Protesters force one-day logging halt in Toolangi

February 13, 2014
Toolangi state forest.

Two protesters chained themselves to a gate, preventing VicForests contractors from accessing a logging coupe for the day in the Toolangi State Forest north of Melbourne, on February 7.

The Toolangi State Forest is one of the few areas of forest unburned by the 2009 Black Saturday fire. Environmental campaigners have called for its incorporation into a proposed Great Forest National Park. It has been estimated that only 1% of the old growth tall forests of the central highlands area is left.

Green Left Weekly spoke to one of the protesters, Harley, about the protest at the “Mosquito” coupe, which he said is only one of a number of coupes currently being logged by VicForests contractors.

“There are some trees 70 years old, and some up to 150 years old in the coupe,” he said.

“There's lots of ‘stags’ — old trees that are dead, that provide a home for the Leadbeater's Possum and the Sooty Owl. There's a rainforest gully and through the creek in it there may be barred galaxia, an endangered fish. When you log a coupe, it has a massive effect on the rainforest gully, it dries it out.”

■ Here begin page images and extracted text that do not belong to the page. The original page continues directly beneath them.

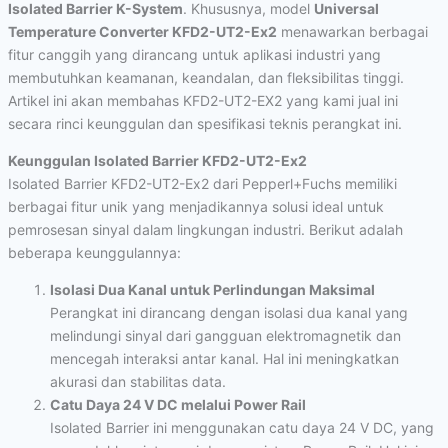
Isolated Barrier K-System
. Khususnya, model
Universal
Temperature Converter KFD2-UT2-Ex2
menawarkan berbagai
fitur canggih yang dirancang untuk aplikasi industri yang
membutuhkan keamanan, keandalan, dan fleksibilitas tinggi.
Artikel ini akan membahas KFD2-UT2-EX2 yang kami jual ini
secara rinci keunggulan dan spesifikasi teknis perangkat ini.
Keunggulan Isolated Barrier KFD2-UT2-Ex2
Isolated Barrier KFD2-UT2-Ex2 dari Pepperl+Fuchs memiliki
berbagai fitur unik yang menjadikannya solusi ideal untuk
pemrosesan sinyal dalam lingkungan industri. Berikut adalah
beberapa keunggulannya:
Isolasi Dua Kanal untuk Perlindungan Maksimal
Perangkat ini dirancang dengan isolasi dua kanal yang
melindungi sinyal dari gangguan elektromagnetik dan
mencegah interaksi antar kanal. Hal ini meningkatkan
akurasi dan stabilitas data.
Catu Daya 24 V DC melalui Power Rail
Isolated Barrier ini menggunakan catu daya 24 V DC, yang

Harley said the protesters were concerned the contractors were logging too close to the rainforest gully, which is supposed to have a 40 metre buffer zone.

Harley said the police arrested the two protesters who had locked themselves to either side of the gate, but the protest prevented any work on the coupe for the day. The two locked-on protesters had supporters present, as the gate was not in the Public Safety Zone where the public are not allowed.

“VicForests has chopped the gate out, and they threw it into the rainforest gully. Thats a big ‘stuff you, we don't care’. You'd think a big company like that would have the respect to take the equipment with them instead of dumping it,” Harley said.

Harley asked supporters to raise awareness by spreading the word. “It's less than an hour and 20 minutes from Melbourne, it's in our backyard. The more people that know about it, the bigger the campaign can get.”